Présomption de violences : le nouveau code de déontologie des pharmaciens instaure une "obligation d'agir"
Le code de déontologie des pharmaciens a fait l'objet d'une révision afin de tenir compte des évolutions du métier. Le nouveau texte, publié au Journal officiel jeudi 5 mars, réaffirme aussi les principes fondamentaux de la profession : "indépendance, responsabilité et prise en compte des besoins des patients".
"Plus que jamais", le code de déontologie "affirme la place du pharmacien comme professionnel de santé de proximité engagé chaque jour pour la qualité, la sécurité et la confiance des patients dans leur prise en charge", souligne la présidente du Conseil national de l'Ordre des pharmaciens (CNOP), Carine Wolf-Thal, dans une vidéo adressée à la profession.
Ce texte "fondateur", qui régit l'exercice de la profession et s'applique à tous les pharmaciens et sociétés inscrits au tableau de l'Ordre ainsi qu'aux étudiants autorisés à faire des remplacements, a fait l'objet d'une actualisation publiée sous forme de décret au Journal officiel. Elle résulte des travaux menés depuis 2016 par l'instance ordinale. Le précédent texte datait de 1995.
Ce nouveau code de déontologie "tient compte d'un cadre d'exercice plus actuel permettant de mieux répondre aux attentes des pharmaciens et aux transformations du système de santé. Il renforce l'indépendance professionnelle, encadre les pratiques numériques et rappelle la priorité donnée aux messages de santé publique face aux risques de désinformation", précise Carine Wolf-Thal.
La nouvelle version consacre huit articles aux devoirs du pharmacien envers les patients. Elle clarifie notamment "les actions attendues du pharmacien lorsque ce dernier est confronté à certaines situations de sévices". "Lorsque le pharmacien présume qu'une personne auprès de laquelle il intervient est victime de violences, de sévices, de privations ou de mauvais traitements, il est dans l'obligation d'agir par tout moyen", stipule le texte.
Le pharmacien peut alors choisir "en conscience", "et selon les circonstances de l'espèce", "les moyens qu'il met en œuvre pour protéger la victime". Plus généralement, le pharmacien doit porter "secours à toute personne en danger immédiat dans la limite de ses connaissances et de ses moyens" et, face aux situations de violence, il peut "procéder à un signalement au procureur de la République".

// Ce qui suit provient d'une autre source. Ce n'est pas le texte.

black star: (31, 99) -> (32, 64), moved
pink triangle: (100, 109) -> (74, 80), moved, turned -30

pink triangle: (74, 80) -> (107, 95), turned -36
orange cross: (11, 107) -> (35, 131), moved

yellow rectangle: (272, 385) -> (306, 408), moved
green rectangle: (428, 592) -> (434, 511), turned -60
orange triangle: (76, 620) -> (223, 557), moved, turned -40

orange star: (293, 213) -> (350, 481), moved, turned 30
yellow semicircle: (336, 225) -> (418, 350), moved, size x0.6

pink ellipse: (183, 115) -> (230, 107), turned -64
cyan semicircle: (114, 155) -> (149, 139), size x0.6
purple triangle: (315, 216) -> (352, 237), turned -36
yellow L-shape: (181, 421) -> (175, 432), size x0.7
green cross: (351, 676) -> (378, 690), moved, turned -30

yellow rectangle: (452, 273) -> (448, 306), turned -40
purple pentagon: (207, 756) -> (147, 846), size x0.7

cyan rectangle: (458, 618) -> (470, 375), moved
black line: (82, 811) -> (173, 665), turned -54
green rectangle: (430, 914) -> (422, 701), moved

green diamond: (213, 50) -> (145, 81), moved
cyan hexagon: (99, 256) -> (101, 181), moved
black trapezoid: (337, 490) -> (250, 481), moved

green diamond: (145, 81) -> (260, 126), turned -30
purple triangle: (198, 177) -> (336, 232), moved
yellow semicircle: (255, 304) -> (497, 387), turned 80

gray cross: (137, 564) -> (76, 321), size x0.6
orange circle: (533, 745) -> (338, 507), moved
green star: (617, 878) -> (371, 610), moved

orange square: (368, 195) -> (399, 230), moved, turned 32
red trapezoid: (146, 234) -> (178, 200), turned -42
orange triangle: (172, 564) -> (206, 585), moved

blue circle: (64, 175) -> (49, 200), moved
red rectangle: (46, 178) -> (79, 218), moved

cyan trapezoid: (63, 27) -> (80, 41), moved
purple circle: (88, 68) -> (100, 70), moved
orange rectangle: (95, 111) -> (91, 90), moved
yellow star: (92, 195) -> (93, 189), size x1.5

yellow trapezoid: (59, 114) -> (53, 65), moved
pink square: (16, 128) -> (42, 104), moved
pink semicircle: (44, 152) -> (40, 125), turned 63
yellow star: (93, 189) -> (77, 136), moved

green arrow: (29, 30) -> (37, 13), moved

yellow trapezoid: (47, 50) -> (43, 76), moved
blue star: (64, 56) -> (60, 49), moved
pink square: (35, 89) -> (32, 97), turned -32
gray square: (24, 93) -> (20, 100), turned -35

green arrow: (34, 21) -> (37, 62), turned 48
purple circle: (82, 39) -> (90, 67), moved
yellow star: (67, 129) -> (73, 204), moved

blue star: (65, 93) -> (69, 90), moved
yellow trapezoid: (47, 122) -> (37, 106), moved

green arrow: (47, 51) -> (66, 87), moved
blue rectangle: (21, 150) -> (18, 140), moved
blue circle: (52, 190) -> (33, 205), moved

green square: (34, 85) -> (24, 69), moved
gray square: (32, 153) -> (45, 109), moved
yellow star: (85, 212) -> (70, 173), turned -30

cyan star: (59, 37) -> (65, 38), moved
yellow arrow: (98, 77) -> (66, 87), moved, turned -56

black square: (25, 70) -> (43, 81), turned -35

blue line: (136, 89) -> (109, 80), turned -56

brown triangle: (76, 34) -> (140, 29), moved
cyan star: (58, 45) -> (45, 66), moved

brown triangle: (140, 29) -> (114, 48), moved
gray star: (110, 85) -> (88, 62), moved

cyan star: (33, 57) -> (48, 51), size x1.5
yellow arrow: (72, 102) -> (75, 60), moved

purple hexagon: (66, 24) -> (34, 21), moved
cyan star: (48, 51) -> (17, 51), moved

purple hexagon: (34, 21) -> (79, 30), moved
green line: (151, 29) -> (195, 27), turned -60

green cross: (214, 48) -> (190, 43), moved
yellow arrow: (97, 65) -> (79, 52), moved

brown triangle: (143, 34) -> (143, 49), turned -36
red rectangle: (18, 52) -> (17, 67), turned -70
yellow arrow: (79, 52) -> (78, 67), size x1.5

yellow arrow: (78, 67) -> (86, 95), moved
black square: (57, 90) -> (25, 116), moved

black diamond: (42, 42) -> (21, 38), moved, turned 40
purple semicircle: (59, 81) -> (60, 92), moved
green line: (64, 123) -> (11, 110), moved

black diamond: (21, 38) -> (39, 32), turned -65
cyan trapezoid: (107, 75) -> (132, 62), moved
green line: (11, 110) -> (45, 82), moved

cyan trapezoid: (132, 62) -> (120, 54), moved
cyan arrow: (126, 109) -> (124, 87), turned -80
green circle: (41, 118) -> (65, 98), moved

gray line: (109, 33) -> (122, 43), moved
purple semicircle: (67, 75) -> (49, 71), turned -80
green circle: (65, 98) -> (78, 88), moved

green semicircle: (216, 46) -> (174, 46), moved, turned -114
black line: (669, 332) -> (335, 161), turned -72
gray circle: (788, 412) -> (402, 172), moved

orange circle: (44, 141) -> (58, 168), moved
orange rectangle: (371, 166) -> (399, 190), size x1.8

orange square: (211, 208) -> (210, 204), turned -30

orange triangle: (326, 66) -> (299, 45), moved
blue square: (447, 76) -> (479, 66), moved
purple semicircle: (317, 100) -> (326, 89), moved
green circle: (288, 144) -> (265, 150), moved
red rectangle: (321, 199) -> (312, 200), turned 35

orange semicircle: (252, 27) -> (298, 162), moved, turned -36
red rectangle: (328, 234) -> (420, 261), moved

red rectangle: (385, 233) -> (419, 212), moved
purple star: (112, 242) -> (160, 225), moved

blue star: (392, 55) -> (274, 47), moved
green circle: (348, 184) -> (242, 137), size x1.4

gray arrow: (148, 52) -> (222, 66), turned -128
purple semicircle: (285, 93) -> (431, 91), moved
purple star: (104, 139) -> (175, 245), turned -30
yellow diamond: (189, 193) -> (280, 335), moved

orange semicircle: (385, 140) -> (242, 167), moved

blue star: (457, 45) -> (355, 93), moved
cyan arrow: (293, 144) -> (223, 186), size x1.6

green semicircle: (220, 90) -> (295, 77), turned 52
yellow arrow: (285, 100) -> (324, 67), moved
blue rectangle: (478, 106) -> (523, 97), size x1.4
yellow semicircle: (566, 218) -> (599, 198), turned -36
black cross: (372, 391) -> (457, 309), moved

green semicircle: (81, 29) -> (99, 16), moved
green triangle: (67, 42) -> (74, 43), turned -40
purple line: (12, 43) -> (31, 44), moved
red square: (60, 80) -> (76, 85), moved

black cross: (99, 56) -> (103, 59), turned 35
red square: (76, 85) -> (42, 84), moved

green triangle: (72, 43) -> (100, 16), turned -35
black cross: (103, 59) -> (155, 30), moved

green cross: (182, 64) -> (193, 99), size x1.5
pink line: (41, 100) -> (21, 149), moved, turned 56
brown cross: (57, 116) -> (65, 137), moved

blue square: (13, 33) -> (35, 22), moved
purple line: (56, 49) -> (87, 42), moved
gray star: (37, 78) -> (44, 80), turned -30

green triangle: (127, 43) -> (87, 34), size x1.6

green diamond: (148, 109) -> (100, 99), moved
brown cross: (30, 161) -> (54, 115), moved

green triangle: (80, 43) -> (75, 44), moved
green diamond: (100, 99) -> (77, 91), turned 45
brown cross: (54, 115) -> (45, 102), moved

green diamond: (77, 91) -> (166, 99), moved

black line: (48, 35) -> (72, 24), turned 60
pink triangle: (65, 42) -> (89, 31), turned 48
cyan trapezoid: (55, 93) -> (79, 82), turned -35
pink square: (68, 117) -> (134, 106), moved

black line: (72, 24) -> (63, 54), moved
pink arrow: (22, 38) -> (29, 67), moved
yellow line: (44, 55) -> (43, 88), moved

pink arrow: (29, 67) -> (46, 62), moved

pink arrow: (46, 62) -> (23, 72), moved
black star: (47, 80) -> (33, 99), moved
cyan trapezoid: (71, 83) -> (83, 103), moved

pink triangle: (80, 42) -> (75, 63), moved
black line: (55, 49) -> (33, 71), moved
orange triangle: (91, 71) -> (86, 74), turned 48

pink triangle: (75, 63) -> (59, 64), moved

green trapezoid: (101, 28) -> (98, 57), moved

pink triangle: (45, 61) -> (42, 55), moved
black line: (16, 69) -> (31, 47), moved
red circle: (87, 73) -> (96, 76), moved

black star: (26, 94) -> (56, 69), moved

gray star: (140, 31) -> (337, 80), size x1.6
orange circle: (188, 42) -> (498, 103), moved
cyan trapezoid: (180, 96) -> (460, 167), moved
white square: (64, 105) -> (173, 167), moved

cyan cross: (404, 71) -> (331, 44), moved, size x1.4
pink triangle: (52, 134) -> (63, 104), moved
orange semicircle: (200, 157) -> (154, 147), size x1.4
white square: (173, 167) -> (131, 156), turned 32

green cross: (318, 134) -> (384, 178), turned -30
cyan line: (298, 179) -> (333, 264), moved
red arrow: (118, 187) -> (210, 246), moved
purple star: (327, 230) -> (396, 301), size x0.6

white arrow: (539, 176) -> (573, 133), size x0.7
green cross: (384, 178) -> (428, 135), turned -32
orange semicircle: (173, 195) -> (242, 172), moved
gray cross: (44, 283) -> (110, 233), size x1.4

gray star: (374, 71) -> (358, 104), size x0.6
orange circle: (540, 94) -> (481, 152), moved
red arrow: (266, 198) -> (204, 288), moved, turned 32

Le pharmacien doit également veiller "à ne pas inciter, par quelque procédé que ce soit, à une consommation abusive de médicaments. Il ne crée ou n'entretient aucune confusion entre les médicaments et tout autre produit", lit-on dans le décret modifiant le code de déontologie. De la même façon, il veille "à ne pas favoriser le recours excessif à des examens de biologie médicale".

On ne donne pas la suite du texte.